Whether Proxima Cen b actually is habitable remains a wide-open question. Technically it lies at the right distance from its star that, if it has the right composition and atmosphere, it would be the right temperature to sustain liquid water on its surface.
But, the authors stress, astronomers only know three things about this world: its mass, orbital period, and distance from the star. It’s not even clear whether Proxima Cen b is rocky — the 1.3 Earth masses is a lower limit; the team can’t give an explicit, upper cutoff for how hefty it might be. Still, coauthor Ansgar Reiners (Georg-August-Universität Göttingen, Germany) says previous work has shown that massive planets generally don’t form around stars this small. His gut instinct is that the world probably doesn’t weigh more than a few Earths. That could still make it a mini-Neptune.

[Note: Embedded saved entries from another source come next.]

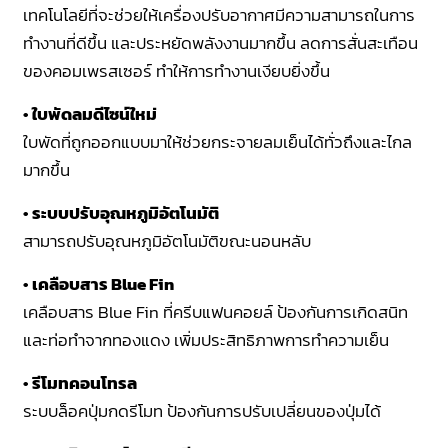
เทคโนโลยีที่จะช่วยให้เครื่องปรับอากาศมีความสามารถในการ
ทำงานที่ดีขึ้น และประหยัดพลังงานมากขึ้น ลดการสั่นสะเทือน
ของคอมเพรสเซอร์ ทำให้การทำงานเงียบยิ่งขึ้น
•
ใบพัดลมดีไซน์ใหม่
ใบพัดที่ถูกออกแบบมาให้ช่วยกระจายลมเย็นได้ทั่วถึงและไกล
มากขึ้น
•
ระบบปรับอุณหภูมิอัตโนมัติ
สามารถปรับอุณหภูมิอัตโนมัติขณะนอนหลับ
•
เคลือบสาร Blue Fin
เคลือบสาร Blue Fin ที่ครีบแฟนคอยล์ ป้องกันการเกิดสนิท
และท่อทำจากทองแดง เพิ่มประสิทธิภาพการทำความเย็น
•
รีโมทคอนโทรล
ระบบล็อคปุ่มกดรีโมท ป้องกันการปรับเปลี่ยนของปุ่มได้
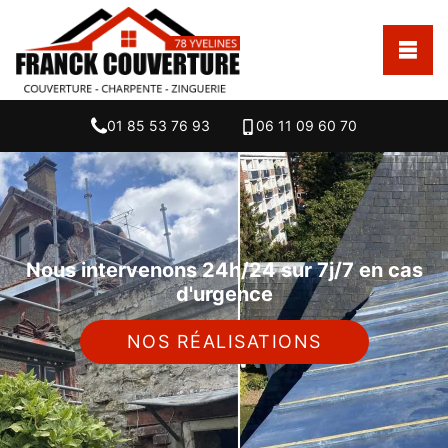
01 85 53 76 93
06 11 09 60 70
Nous intervenons 24h/24 sur 7j/7 en cas
d'urgence
NOS RÉALISATIONS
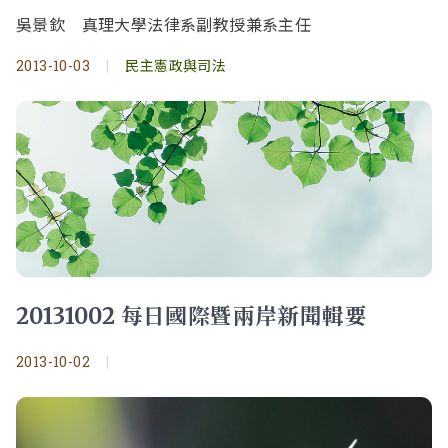
吳景欽 真理大學法律系副教授兼系主任
2013-10-03
|
民主憲政與司法
20131002 每日國際暨兩岸新聞輯要
2013-10-02
|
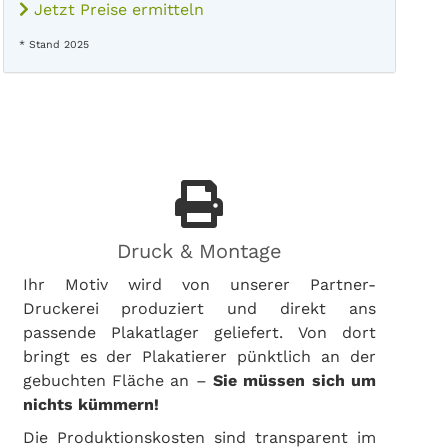
Jetzt Preise ermitteln
* Stand 2025
Druck & Montage
Ihr Motiv wird von unserer Partner-
Druckerei produziert und direkt ans
passende Plakatlager geliefert. Von dort
bringt es der Plakatierer pünktlich an der
gebuchten Fläche an –
Sie müssen sich um
nichts kümmern!
Die Produktionskosten sind transparent im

If the planet does have a surface, whether it has water will depend on how it formed and what happened to it soon after — did it coalesce far away from the star, where ices reign, and then migrate in, carrying that water with it? Did it form from dry rocks and so never picked up any water? We don’t know. Artie Hatzes (Thuringian State Observatory, Germany), who raised the alarm about Alpha Cen Bb a few years ago, goes so far as to suggest in his Nature perspective article that we should instead say Proxima Cen b lies in the “temperate zone,” not the “habitable zone,” the latter of which is misleading.
It’s also unclear just how much the M dwarf’s active personality would harm the planet. Proxima Centauri b receives roughly 100 times more X-ray radiation from its star as Earth does from the Sun (that’s a revised estimate from the more conservative 400x in the paper). What that means for habitability is anyone’s guess. A lot will depend on what the star did in its early days, which astronomers don’t know: M dwarfs are much more mysterious in this regard that stars like the Sun, Reiners says. If Proxima Centauri formed with Alpha Centauri A and B — and astronomers aren’t 100% sure Proxima is in fact bound to the tighter pair — then it’s likely the same age as they are, or roughly 5 billion years, on par with the Sun.
Lastly, the planet is probably tidally locked in synchronous rotation, which means it always points the same face at Proxima, just as the Moon always points the same face at Earth. That’s not a death knell for habitability, but it does change the requirements for atmospheric circulation.